Nadie se confiesa antihumanista; queremos quedar bien y ningún experto en relaciones públicas, pierde de vista lo que el común de los mortales considera inhumano. En cierto modo —así lo parece, si no entramos en detalles—, el humanismo es el credo franco, más allá de las religiones y las ideologías, e incluso más allá de la dialéctica izquierda/derecha. Por eso progresistas, conservadores y retrógrados, quieren apropiarse del humanismo, y también los criminales, para mejor disfrazarse y manipularnos, para mejor continuar la sinrazón del círculo vicioso al que aludí más arriba. Por eso hay que andar con cuidado y precisar bien de qué se trata en la actualidad, ya con la mirada puesta en el porvenir de nuestra indignación.
Se comprende que los humanistas militantes hayan apuntado el término con algún objetivo. Por ejemplo, el cristiano Iván Llich reclamaba un "humanismo radical". Erich Fromm nos proponía un "humanismo serio". Está visto: El humanismo a secas nunca no es suficiente.

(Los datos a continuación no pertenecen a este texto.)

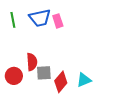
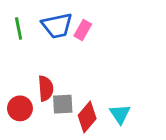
pink rectangle: (58, 21) -> (83, 30), turned 48
cyan triangle: (84, 80) -> (120, 114), turned -42

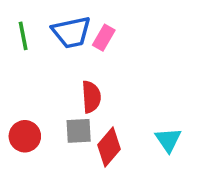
red semicircle: (46, 88) -> (91, 97), moved
cyan triangle: (120, 114) -> (168, 140), moved

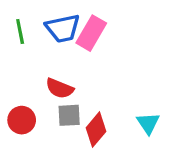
pink rectangle: (104, 38) -> (91, 33), size x1.5
red semicircle: (91, 97) -> (60, 88), moved, turned 116

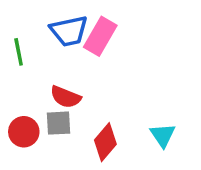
green line: (20, 31) -> (19, 52), moved
gray square: (69, 115) -> (59, 123), moved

Humanismo cristiano, humanismo socialista, humanismo comunista, capitalismo humanista (capitalismo con rostro humano...). No es oro todo lo que reluce y reina la confusión. De hecho, a juzgar por los escritos de célebres utopistas, haríamos bien en ponernos a cubierto contra cualquier predicación supuestamente humanista encaminada a ponernos en fila india.
Por mi parte, creo que necesitamos un humanismo actualizado, radical por supuesto, serio por supuesto, capaz hacerse valer donde los humanismos de referencia ya han dado graves muestras de desfallecimiento. Un poco más abajo mostraré el camino hacia lo que, yo creo, se debería entender como un humanismo de último recurso.

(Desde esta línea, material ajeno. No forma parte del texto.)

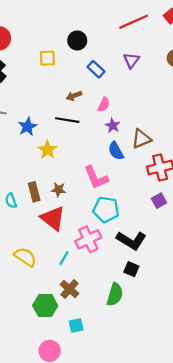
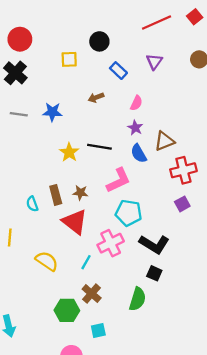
pink semicircle: (104, 105) -> (136, 103), moved
black line: (67, 120) -> (99, 147), moved
blue star: (28, 127) -> (52, 112), moved, turned 30
pink L-shape: (96, 177) -> (118, 180), turned -92

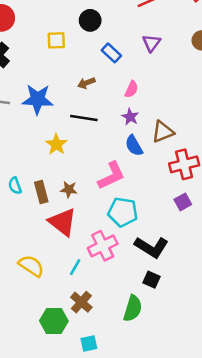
blue star: (52, 112) -> (38, 99), size x1.4
black line: (99, 147) -> (84, 118), moved
cyan semicircle: (32, 204) -> (15, 186), moved

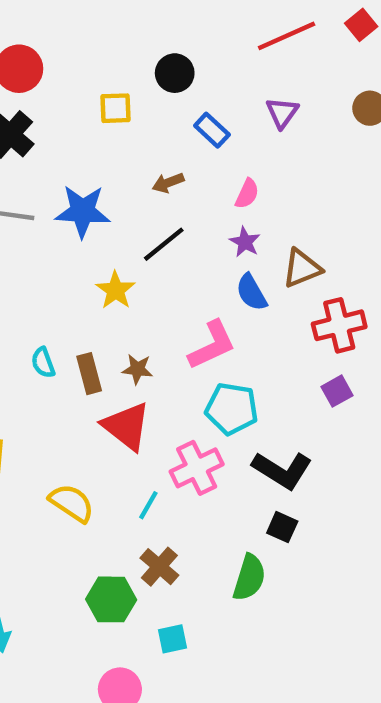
black line: (84, 118) -> (164, 244), turned -48

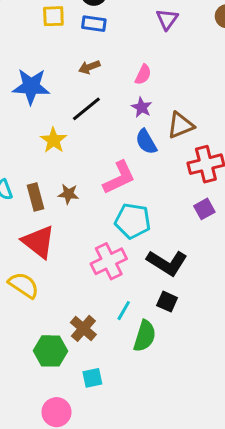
blue rectangle: (212, 130) -> (94, 24), moved, turned -35
red triangle: (126, 426) -> (39, 242), moved
cyan line: (148, 505) -> (124, 311), moved

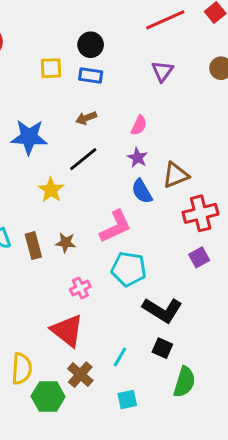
red triangle: (39, 242) -> (67, 331), moved
pink cross: (109, 261) -> (80, 288), moved, size x0.6
yellow semicircle: (24, 285) -> (22, 369), moved, turned 60
green semicircle: (145, 336) -> (184, 382), moved
cyan square: (92, 378) -> (127, 399), moved

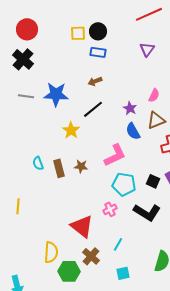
yellow square: (51, 68) -> (78, 33), moved
pink semicircle: (139, 125) -> (154, 95), moved
pink cross: (80, 288) -> (110, 209), moved
black square: (162, 348) -> (153, 181), moved

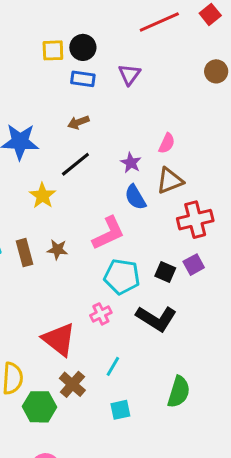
purple triangle: (147, 49) -> (129, 74), moved

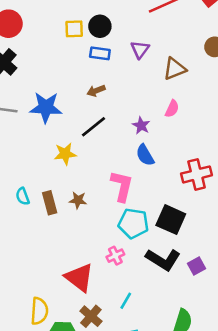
brown triangle: (170, 181) -> (175, 69), moved
yellow star: (42, 196) -> (65, 154), turned 30
pink L-shape: (108, 233) -> (122, 186), turned -52
purple square: (194, 265) -> (197, 266), moved
black square: (165, 272) -> (171, 220), size x1.6

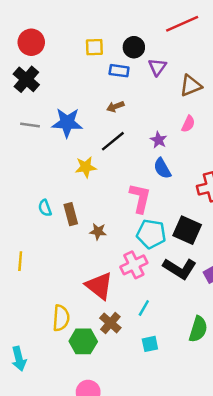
black circle: (100, 26) -> (134, 47), moved
brown star: (78, 200) -> (98, 231), moved
pink cross: (115, 256) -> (134, 265), size x1.5

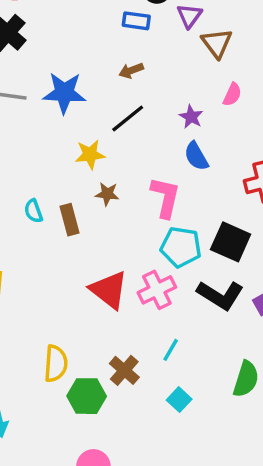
brown triangle: (191, 86) -> (217, 43), moved, turned -45
brown star: (98, 231) -> (107, 194), moved
red triangle: (99, 286) -> (109, 290), moved
cyan square: (150, 344) -> (179, 400), turned -35

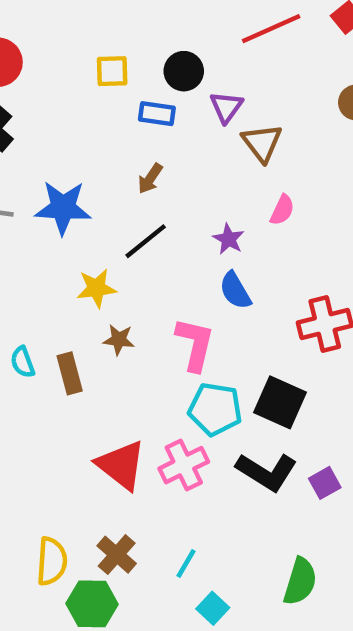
brown arrow: (131, 71) -> (150, 179), turned -35
cyan line: (171, 350) -> (186, 564), moved
brown cross: (124, 370) -> (117, 555), moved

En cualquier caso, aquí y ahora necesitamos afianzarnos en una posición humanista. Entiendo que es la única manera de dar un sentido constructivo a nuestra indignación, de robustecerla y orientarla en la adversidad. Y por supuesto que no iremos a ninguna parte si prescindimos de elementos de juicio históricos, filosóficos y morales. Como ya advertí, no basta con dejarse llevar por la indignación.